Dans mes expositions, je donnais de plus en plus d'importance à l'horizon devant lequel je plaçais mes œuvres. Mes projets mettaient en tension des formes sculpturales au centre de l'espace et des œuvres qui se plaçaient comme des fenêtres sur les murs du fond du lieu d'exposition. J'étais désormais conscient que l'horizon faisait partie intégrante de l'œuvre, il en était le point de fuite, ce lieu où le regard du spectateur s'arrête pour revenir sur l'objet, sur le contexte et donc sur le sens d'une œuvre. Il m'a semblé de plus en plus important d'empêcher le spectateur de croire que la ligne de fuite de l'arrière plan de l'œuvre est une évidence donnée par le lieu de l'exposition, comme cela était le cas des murs blancs du White Cube où on était appelé à exposer. J'ai développé une série de projets d'images produites avec des appareils photographiques comme les quatre séries des Quatre cauchemars ou les images de Manresa. Ces œuvres étaient des ouvertures qui se situaient derrière les sculptures au centre de l'espace. Aucune fenêtre d'une galerie d'art ou d'un musée ne devait plus être vue comme une chose naturelle, un accident qui ne fait pas partie de ce qu'un artiste élabore dans son travail. L'horizon à partir duquel une œuvre est visible ne devait plus se donner comme un espace neutre, un lieu aveugle, dépourvu de toute stratification temporelle et mnémonique.
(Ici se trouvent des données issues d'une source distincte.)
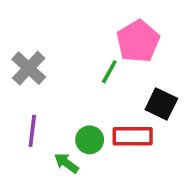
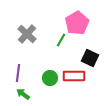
gray cross: (29, 68) -> (27, 34), moved
green arrow: (66, 163) -> (23, 94), moved

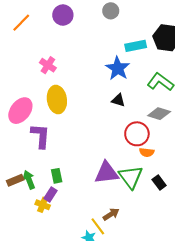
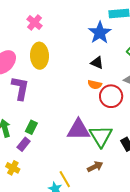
orange semicircle: (147, 152) -> (95, 85), moved
green rectangle: (57, 176) -> (31, 127), turned 32
yellow cross: (43, 205) -> (13, 168), moved
brown arrow: (111, 214) -> (95, 167), moved

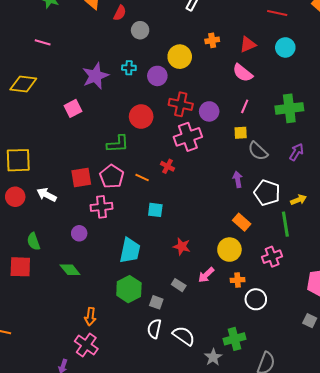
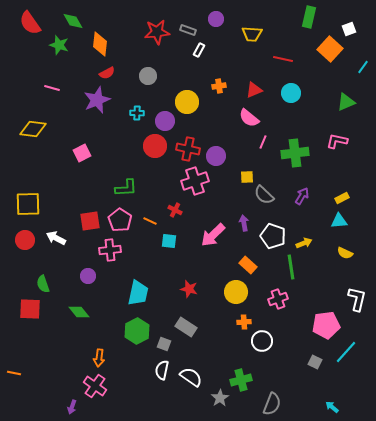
red semicircle: (120, 13) -> (107, 73), moved, turned 35
purple star: (95, 76) -> (97, 100), moved
pink line: (245, 106) -> (263, 142), moved
red circle: (141, 117) -> (155, 146), moved
cyan square: (155, 210) -> (169, 241), moved
pink arrow: (206, 275) -> (213, 235), moved, size x1.5
gray rectangle: (179, 285) -> (186, 327), size x1.5

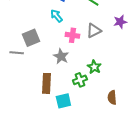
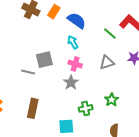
pink cross: (72, 35) -> (75, 64), moved
green star: (94, 67) -> (112, 100), moved
brown rectangle: (47, 83) -> (33, 108), moved

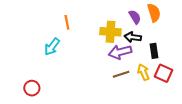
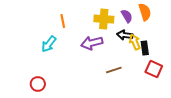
yellow cross: (110, 32) -> (104, 19), moved
purple arrow: (120, 52) -> (92, 43), moved
yellow arrow: (143, 72) -> (135, 42), moved
red circle: (32, 88) -> (38, 84), moved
Les machines célibataires aux formes disproportionnées qui se situaient au centre de l'espace d'exposition se basaient sur une abstraction, dans le sens où elles obéissaient à des règles internes. Les œuvres de cette époque ne tenaient plus compte de la taille du spectateur et de son point de vue, elles suivaient une logique propre. Dans les deux Autoportraits en accumulateur célibataire, présentés en 1999 à la Galerie de Noisy-le-Sec, un tréteau en matière plastique maintenait en hauteur et isolait des formes en cuivre. Tous les éléments métalliques sur son sommet traversés par des tubes, étaient tenus par des câbles métalliques de 2000 m de longueur, enroulés autour de l'œuvre comme un câble autour d'un moteur magnétique. Tout choix formel, de taille, de forme, des matériaux, des structures portantes, étaient la conséquence d'une première décision. Il servait cette règle interne et faisait de l'œuvre une machine célibataire. Le spectateur ne se trouvait plus dans un espace vide qui était la prolongation de ses sens. Il était devant un objet qui déclarait clairement son altérité. Il ne pouvait pas recourir à d'autres images et à d'autres formes connues pour amorcer une lecture. Chaque caractère de l'œuvre le conduisait vers un élément qui ne le concernait pas et qui restait donc fragmentaire, car sans lien possible.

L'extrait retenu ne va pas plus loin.